E dove il robot non c’è? Le cose non cambiano di molto. Ci sono gli stessi sensori e gli stessi sistemi di allerta. Le vacche andranno in sala di mungitura a gruppi e sarà l’allevatore ad azionare le singole postazioni di mungitura. Ma il collare continuerà a fare il suo compito, indicando per ogni animale quantità e caratteristiche del latte prodotto. Informazioni che poi saranno preziose per equilibrare la dieta di ogni singolo animale.

Di più, tutti i dati rilevati sull’animale e nel suo ambiente di allevamento dai vari sensori collocati in stalla (anche i parametri di temperatura e umidità hanno importanza) confluiscono nel “sistema” di gestione aziendale per essere poi elaborati e controllati dall’allevatore, all’occorrenza anche su un device portatile, come smartphone o tablet.

All’allevatore si chiede così di interpretare anche il “mestiere” di analista di questa mole di dati, che può essere imponente. Servirà un controllo sugli alert che richiedono un intervento immediato (come l’approssimarsi di un parto, anche questo viene monitorato), ma la routine sarà quella di un controllo quotidiano, come i report su salute o comportamenti anormali (minore attività, ritardi nell’accesso al robot e così via).

Un uso meno frequente sarà quello dei dati sulla qualità del latte e su eventuali anomalie di alcuni parametri nei singoli capi. Ogni due settimane o al massimo una volta al mese si dovranno prendere in esame i parametri produttivi, non solo quanto latte si è prodotto, ma come è stato prodotto, ovvero il tempo fra un parto e l’altro, l’indice di concepimento, il rapporto fra alimenti consumati e latte prodotto. Tutti numeri che il sistema riceve in modo pressoché automatico dal sistema di sensori in stalla.

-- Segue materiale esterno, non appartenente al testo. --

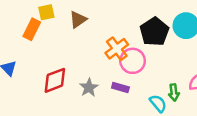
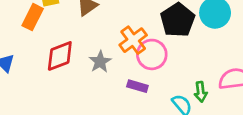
red diamond: (55, 80) -> (60, 56), moved
gray star: (89, 88) -> (100, 62), moved

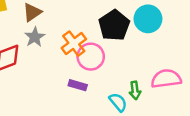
gray star: (100, 62) -> (35, 37), moved

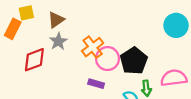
cyan circle: (148, 19) -> (176, 25), moved
black pentagon: (114, 25) -> (134, 61), moved

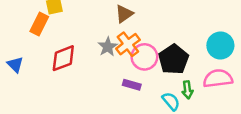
brown triangle: (56, 20) -> (124, 14), moved
cyan circle: (176, 25) -> (220, 45), moved
gray star: (58, 41) -> (108, 47), moved

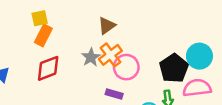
orange rectangle: (39, 24) -> (43, 35), moved
black pentagon: (174, 59) -> (174, 68), moved

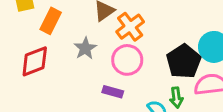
orange rectangle: (43, 35) -> (51, 21), moved
orange cross: (110, 55) -> (130, 27), moved

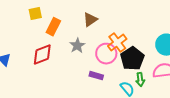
orange cross: (130, 27) -> (117, 43), moved
black pentagon: (184, 61) -> (132, 59), moved

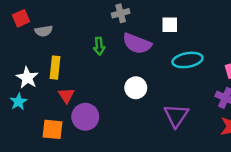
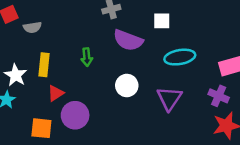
green arrow: (99, 46) -> (87, 57), moved
red triangle: (66, 95) -> (56, 93), turned 30
purple triangle: (176, 116) -> (169, 98), moved

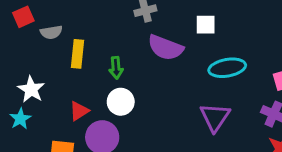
yellow rectangle: (44, 65) -> (77, 54), moved
white circle: (127, 85) -> (121, 102), moved

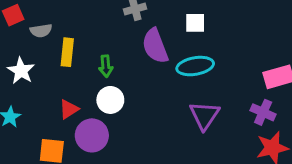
purple semicircle: (165, 48) -> (155, 46), turned 48
cyan ellipse: (227, 68) -> (195, 66), moved
white star: (31, 89) -> (21, 71), moved

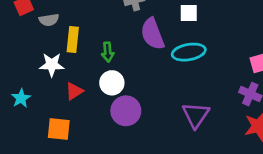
white star: (21, 71) -> (52, 65), moved, turned -30
purple triangle: (204, 115) -> (196, 115), moved
purple circle: (92, 135) -> (126, 111), moved

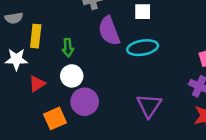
orange square: (59, 129) -> (55, 118), moved, turned -30

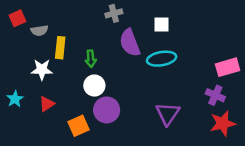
red triangle: (37, 84) -> (47, 104), moved

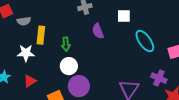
purple semicircle: (130, 43) -> (98, 31), size x0.7
cyan ellipse: (162, 59) -> (145, 41), moved, turned 65
purple cross: (215, 95) -> (159, 78), moved

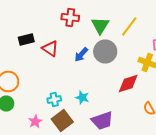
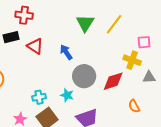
red cross: (70, 18) -> (24, 15), moved
gray circle: (105, 52) -> (84, 76), moved
blue arrow: (81, 54) -> (66, 52), turned 105

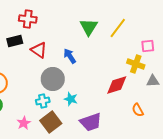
gray circle: (84, 76) -> (53, 79), moved

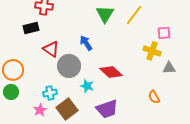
red triangle: (39, 50) -> (51, 49), moved
red diamond: (117, 85) -> (111, 72), moved, turned 60
cyan cross: (43, 101) -> (50, 93), moved

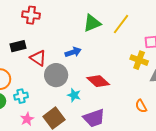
green triangle: (105, 14) -> (92, 23), turned 36
black rectangle: (31, 28) -> (18, 46), moved
blue arrow: (86, 43) -> (73, 52), turned 105
cyan cross: (50, 93) -> (21, 96), moved

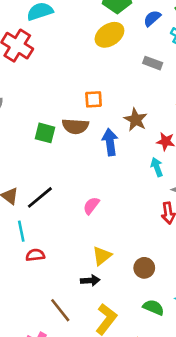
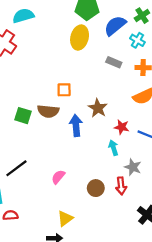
blue semicircle: (152, 18) -> (115, 26), size x1.5
yellow ellipse: (109, 35) -> (80, 38), turned -45
brown circle: (144, 268) -> (96, 188), moved

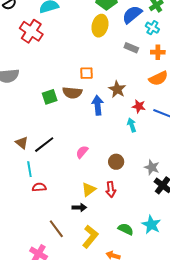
green square: (23, 116) -> (50, 97), turned -35
gray star: (133, 167) -> (152, 167), moved
red arrow: (121, 186) -> (111, 189), moved

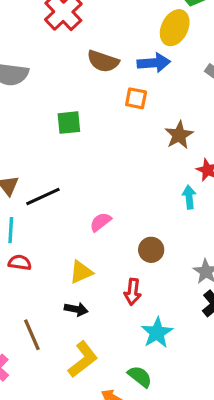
brown semicircle: (72, 93) -> (103, 61), moved
blue arrow: (98, 105) -> (154, 63), moved, turned 78
yellow triangle: (89, 189) -> (81, 272), moved
cyan star: (151, 225) -> (157, 333), moved
green semicircle: (126, 229) -> (140, 377), moved

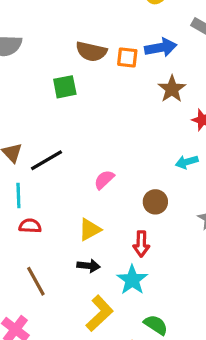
brown semicircle: (103, 61) -> (91, 51), moved
blue arrow: (154, 63) -> (161, 48), moved
cyan arrow: (189, 197) -> (187, 162), moved, turned -95
cyan star: (157, 333) -> (132, 280), moved
brown line: (32, 335) -> (36, 281), moved

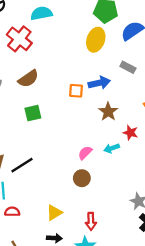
brown semicircle: (91, 51) -> (28, 79), moved, turned -45
cyan arrow: (187, 162) -> (112, 148), moved
pink semicircle: (104, 180) -> (85, 153), moved
brown circle: (155, 202) -> (82, 178), moved

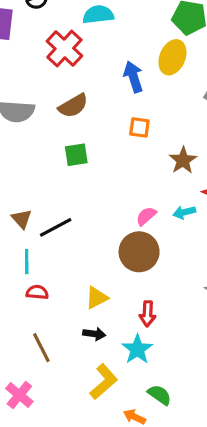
blue arrow: (99, 83) -> (133, 77), moved, turned -100
brown circle: (82, 178) -> (139, 252), size x1.6

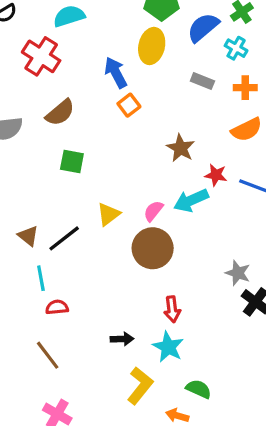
orange square: (139, 127) -> (129, 105), moved, turned -35
green square: (76, 155) -> (72, 161), turned 30
cyan arrow: (184, 212) -> (191, 200), size x1.5
yellow triangle: (97, 298) -> (108, 214), moved
brown line: (41, 348) -> (48, 355), moved

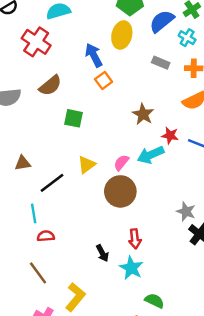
green square: (72, 161) -> (73, 118), moved
brown triangle: (28, 236) -> (23, 163), moved, turned -49
black arrow: (122, 339) -> (102, 253), moved, turned 63
yellow L-shape: (140, 386) -> (75, 297), moved

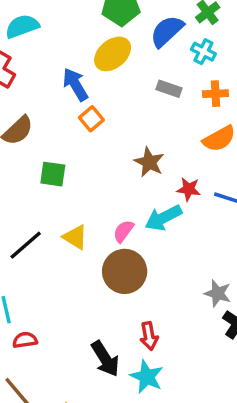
yellow ellipse: (122, 35) -> (113, 54), turned 40
yellow triangle: (87, 165) -> (75, 237), turned -48
black line: (52, 183) -> (26, 245), moved
black arrow: (102, 253) -> (105, 359), size x1.5

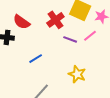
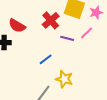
blue line: (36, 59) -> (46, 59), moved
yellow star: (77, 74) -> (64, 79), moved

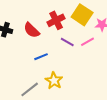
red semicircle: (17, 26) -> (32, 30), moved

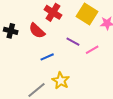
red cross: (56, 20) -> (53, 12), moved, turned -30
pink line: (87, 42) -> (92, 50), moved

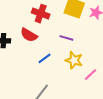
pink line: (92, 50) -> (91, 75), moved
yellow star: (61, 81) -> (74, 60), moved

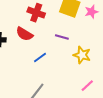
yellow star: (74, 60) -> (82, 55), moved
pink line: (91, 75) -> (87, 86), moved

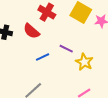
purple line: (62, 37) -> (66, 49), moved

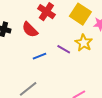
yellow star: (84, 62) -> (84, 43), moved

C’è chi ha voluto valutare la redditività del tempo che l’allevatore impiega nella cura degli animali e quello dedicato all’analisi dei dati. Quest’ultimo sopravanza di gran lunga il primo.

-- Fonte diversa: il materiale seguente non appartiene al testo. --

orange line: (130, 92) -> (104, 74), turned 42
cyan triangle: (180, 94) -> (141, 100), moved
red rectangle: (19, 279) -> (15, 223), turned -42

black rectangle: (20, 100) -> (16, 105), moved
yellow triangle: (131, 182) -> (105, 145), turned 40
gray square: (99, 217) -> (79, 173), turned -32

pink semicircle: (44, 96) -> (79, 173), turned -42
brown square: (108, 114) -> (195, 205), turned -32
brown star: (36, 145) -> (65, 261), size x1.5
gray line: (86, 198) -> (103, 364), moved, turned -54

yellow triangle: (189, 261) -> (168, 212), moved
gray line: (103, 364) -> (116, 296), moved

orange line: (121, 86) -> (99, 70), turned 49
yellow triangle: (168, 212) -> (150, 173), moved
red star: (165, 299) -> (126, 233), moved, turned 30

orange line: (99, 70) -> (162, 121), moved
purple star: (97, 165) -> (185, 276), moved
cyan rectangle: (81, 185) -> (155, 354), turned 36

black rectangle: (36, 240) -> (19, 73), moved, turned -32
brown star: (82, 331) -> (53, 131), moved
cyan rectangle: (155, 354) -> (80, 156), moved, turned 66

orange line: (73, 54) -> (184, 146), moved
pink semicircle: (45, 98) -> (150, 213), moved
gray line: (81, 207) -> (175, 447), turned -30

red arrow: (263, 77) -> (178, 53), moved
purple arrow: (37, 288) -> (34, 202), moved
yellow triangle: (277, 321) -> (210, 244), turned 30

Questo insieme di tecnologie applicate all’allevamento trovano una sintesi nella zootecnia di precisione, una “filosofia” produttiva che sposa efficienza, benessere animale e ambiente. Per l’efficienza basta un numero a indicarne l’importanza: alla fine del secolo scorso si contavano circa 2,7 milioni di bovini da latte. Oggi il loro numero è poco più della metà e il latte prodotto è lo stesso, ma più sano e di migliore qualità.

Per il benessere ci sarebbe molto da dire, ma basta ricordare l’introduzione della mungitura a “self service” con i robot, l’alimentazione personalizzata, la cura puntuale della salute e infine ambienti di allevamento salubri e controllati.

Sull’impatto ambientale parla la riduzione del numero degli animali allevati. Perché una corretta misura di questo valore va fatta per unità di prodotto e non per il numero dei “produttori”. Una vacca inattiva consuma alimenti, che richiedono energia e risorse, e al contempo quella stessa vacca emette gas climalteranti. La stessa quantità di latte prodotta da un minor numero di animali, meglio allevati e quindi più efficienti, ha giocoforza un minore impatto sull’ambiente.